Which is why Danny Sahl and Dave Markle are walking down the otherwise empty third fairway of the Hamilton Golf and Country Club at 8:30 a.m. on a Tuesday morning, two days before the opening round of this weekend’s $9.4-million purse RBC Canadian Open. Torrential rain fell all day Monday: the ground is as squishy as a middle-aged bottom. The grass and the trees and the bushes are hallucinogenically green.

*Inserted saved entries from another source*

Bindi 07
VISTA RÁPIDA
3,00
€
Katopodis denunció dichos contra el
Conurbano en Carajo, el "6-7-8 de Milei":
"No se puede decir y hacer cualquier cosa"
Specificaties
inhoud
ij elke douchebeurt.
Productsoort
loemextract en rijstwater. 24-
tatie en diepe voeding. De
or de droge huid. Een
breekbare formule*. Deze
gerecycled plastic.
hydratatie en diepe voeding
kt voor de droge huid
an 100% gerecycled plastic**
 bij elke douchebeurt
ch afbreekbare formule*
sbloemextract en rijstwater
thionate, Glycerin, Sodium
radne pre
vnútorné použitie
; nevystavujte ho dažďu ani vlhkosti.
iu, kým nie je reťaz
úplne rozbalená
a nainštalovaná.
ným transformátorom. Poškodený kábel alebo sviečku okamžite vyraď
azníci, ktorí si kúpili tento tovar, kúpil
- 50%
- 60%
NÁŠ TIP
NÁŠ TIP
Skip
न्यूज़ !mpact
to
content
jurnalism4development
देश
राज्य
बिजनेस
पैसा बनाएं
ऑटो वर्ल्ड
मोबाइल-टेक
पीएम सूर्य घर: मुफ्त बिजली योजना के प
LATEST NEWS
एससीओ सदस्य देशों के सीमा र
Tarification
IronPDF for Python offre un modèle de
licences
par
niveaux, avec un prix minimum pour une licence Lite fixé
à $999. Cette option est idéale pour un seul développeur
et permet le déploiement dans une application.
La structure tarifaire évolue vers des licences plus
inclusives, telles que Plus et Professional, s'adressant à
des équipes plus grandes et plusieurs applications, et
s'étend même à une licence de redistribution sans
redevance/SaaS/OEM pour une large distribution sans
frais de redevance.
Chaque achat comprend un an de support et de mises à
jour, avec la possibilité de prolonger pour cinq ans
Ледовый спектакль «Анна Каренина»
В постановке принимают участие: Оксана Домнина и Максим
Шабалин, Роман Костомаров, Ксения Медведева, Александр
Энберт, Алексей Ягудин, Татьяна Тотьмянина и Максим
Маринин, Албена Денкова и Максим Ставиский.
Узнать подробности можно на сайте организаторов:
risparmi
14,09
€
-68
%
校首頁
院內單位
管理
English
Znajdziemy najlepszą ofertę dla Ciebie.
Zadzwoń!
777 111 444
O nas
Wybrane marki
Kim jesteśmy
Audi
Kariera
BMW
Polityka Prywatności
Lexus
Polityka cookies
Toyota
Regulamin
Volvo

Sahl and Markle are professional caddies. Sahl carries the bag for Listowel, Ont.’s very own Corey Connors, the 49th best golfer in the world, according to the Official World Golf Ranking. Markle loops (that’s caddie talk) for Nick Taylor, the Abbotsford, B.C., hero who won the Open last year, the first time a Canadian had managed that miracle since 1954. Markle’s the caddy into whose arms Taylor leapt when he dropped his 72-foot putt to win, the caddy who stood in the middle of the crowded green afterward, holding the pin and weeping.

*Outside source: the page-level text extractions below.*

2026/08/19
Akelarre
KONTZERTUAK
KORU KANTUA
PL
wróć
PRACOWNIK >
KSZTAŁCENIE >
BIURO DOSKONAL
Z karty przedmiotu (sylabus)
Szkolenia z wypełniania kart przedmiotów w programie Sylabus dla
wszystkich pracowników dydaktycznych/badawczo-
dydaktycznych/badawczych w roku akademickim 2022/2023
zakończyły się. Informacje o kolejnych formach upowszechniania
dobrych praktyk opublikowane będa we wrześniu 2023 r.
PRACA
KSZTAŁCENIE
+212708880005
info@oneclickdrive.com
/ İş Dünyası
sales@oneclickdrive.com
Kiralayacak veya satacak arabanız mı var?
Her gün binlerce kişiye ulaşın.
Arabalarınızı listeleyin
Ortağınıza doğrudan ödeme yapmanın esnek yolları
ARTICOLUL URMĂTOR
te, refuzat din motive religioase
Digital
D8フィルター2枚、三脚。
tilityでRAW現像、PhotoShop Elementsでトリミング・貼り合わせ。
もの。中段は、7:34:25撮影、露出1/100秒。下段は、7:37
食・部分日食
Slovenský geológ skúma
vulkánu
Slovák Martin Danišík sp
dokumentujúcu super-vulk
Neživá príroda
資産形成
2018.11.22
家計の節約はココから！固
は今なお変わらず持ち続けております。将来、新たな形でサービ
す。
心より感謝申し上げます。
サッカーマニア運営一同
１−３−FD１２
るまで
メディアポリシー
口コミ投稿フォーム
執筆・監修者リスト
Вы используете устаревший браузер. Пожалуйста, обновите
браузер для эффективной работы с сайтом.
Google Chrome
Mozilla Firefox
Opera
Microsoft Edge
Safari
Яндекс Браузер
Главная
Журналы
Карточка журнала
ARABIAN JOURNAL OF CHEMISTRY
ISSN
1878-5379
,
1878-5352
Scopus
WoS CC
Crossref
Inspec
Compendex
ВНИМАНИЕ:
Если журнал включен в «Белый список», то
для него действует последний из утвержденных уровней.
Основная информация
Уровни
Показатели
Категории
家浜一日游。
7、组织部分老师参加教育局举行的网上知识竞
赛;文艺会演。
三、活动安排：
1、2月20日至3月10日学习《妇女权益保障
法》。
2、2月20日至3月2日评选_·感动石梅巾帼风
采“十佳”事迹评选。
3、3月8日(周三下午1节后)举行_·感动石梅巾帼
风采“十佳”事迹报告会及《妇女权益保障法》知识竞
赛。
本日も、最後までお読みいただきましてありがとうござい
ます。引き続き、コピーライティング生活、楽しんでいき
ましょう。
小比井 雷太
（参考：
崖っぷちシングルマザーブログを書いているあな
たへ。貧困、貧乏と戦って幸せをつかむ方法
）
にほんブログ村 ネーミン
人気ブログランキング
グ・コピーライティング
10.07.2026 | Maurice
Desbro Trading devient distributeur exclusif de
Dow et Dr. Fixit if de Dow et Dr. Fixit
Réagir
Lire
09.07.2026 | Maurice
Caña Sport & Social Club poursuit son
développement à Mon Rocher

The two of them are walking the course to make detailed notes in their official yardage books – the fat leather-bound wallets caddies haul out of their back pockets to consult before their players take any shot. You wouldn’t do this for a living if you didn’t adore golf to the point of lunacy.
In the old days, caddies – the original Scottish word means “one who does odd jobs” – were just locally knowledgeable servants. “Their motto was wake up, show up and shut up,” says Sean Foley, the Canadian golf coach who has advised golfers from Lydia Ko to Tiger Woods. “Today there are caddies out here who cannot only play the game well, but who completely understand course set ups and distances.”
And why have they come to the fore (heh!) today? “I think it’s just because there’s so much money out here in golf now.”
The ideal professional golfer is a human metronome who cranks out drives and putts like a robot. But in the money-drenched business of professional golf, where ever-grander purses and new data technologies (not to mention more forgiving equipment) have created a sport so competitive that two strokes can mean a six-figure difference in payout, the ideal caddy is the metronome’s brain.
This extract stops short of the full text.